AMENDMENT NO. 2 TO ADVISORY AGREEMENT
    
THIS AMENDMENT NO. 2 TO ADVISORY AGREEMENT, dated as of November 2, 2015 is
entered into among GRIFFIN CAPITAL ESSENTIAL ASSET REIT II, Inc., a Maryland
corporation (the “Company”), GRIFFIN CAPITAL ESSENTIAL ASSET OPERATING
PARTNERSHIP II, L.P., a Delaware limited partnership and GRIFFIN CAPITAL
ESSENTIAL ASSET ADVISOR II, LLC, a Delaware limited liability company (the
“Advisor”).

RECITALS

WHEREAS, the Company, the Operating Partnership and the Advisor are parties to
an Advisory Agreement dated July 31, 2014, as amended by that certain Amendment
No. 1 to Advisory Agreement dated March 18, 2015 (together, the “Advisory
Agreement”), pursuant to which the Advisor agreed to provide certain services to
the Company and the Operating Partnership, and the Company agreed to provide
certain compensation to the Advisor in exchange for such service;

WHEREAS, on June 16, 2015, the parties hereto mutually consented to continue the
Advisory Agreement in force until August 12, 2015, subject to an unlimited
number of successive one (1) year renewals upon the mutual consent of the
parties, as provided in Section 14.1 of the Advisory Agreement;

WHEREAS, on August 12, 2015, the Company reviewed the terms of the Advisory
Agreement, determined that the terms of the Advisory Agreement are fair and
reasonable to the Company and renewed the Advisory Agreement for an additional
one (1) year term; and

WHEREAS, in connection with the Company’s decision to sell shares of Class T
common stock and cease offering shares of Class A common stock, the Company, the
Operating Partnership and the Advisor have determined that it is advisable to
enter into an additional amendment to the Advisory Agreement to clarify expenses
incurred by the Company and Advisor and fees paid to the Advisor.

NOW THEREFORE, the Company, the Operating Partnership and the Advisor hereby
modify and amend the Advisory Agreement as follows:

1.
Defined Terms.

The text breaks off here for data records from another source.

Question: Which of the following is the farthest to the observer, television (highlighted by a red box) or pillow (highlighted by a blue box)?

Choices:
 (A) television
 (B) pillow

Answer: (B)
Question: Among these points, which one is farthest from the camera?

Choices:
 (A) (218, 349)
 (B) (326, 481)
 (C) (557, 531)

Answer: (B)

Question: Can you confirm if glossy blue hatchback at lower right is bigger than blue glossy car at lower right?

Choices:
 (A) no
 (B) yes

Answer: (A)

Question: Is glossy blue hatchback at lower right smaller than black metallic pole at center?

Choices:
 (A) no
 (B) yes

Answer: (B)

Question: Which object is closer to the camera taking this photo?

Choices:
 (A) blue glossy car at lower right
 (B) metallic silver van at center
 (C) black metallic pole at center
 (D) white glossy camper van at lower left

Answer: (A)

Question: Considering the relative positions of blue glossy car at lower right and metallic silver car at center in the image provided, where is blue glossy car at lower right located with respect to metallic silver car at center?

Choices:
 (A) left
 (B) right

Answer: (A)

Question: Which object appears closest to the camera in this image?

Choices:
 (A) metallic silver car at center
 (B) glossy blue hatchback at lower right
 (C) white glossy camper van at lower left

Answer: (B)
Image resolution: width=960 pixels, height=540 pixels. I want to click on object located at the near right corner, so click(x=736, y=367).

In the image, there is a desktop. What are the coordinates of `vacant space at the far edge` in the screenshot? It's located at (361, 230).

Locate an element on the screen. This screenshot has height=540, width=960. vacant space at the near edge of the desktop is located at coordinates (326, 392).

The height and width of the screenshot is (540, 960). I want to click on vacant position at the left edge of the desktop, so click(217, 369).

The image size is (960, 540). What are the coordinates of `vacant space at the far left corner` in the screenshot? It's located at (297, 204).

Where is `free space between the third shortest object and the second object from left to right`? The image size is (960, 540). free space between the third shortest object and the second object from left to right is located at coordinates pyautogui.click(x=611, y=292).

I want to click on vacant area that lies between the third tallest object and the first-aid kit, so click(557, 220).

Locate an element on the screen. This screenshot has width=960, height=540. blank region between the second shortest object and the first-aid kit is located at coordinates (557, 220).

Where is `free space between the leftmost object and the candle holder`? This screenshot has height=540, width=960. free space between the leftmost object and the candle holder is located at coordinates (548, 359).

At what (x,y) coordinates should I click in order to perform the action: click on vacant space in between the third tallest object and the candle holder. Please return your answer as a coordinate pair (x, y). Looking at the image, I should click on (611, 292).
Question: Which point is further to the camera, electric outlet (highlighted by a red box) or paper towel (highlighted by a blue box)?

Capitalized terms used herein and not defined herein shall have
the meanings set forth in the Advisory Agreement.

2.
Amendments to Advisory Agreement.

The following term defined in Article I is hereby removed and replaced with the
following:

“Capped O&O Expenses” means all Organizational and Offering Expenses (excluding
Sales Commissions, the dealer manager fee and stockholder servicing fees) in
excess of 3.5% of the Gross Proceeds raised in a completed Offering other than
Gross Proceeds from Stock sold pursuant to the Distribution Reinvestment Plan.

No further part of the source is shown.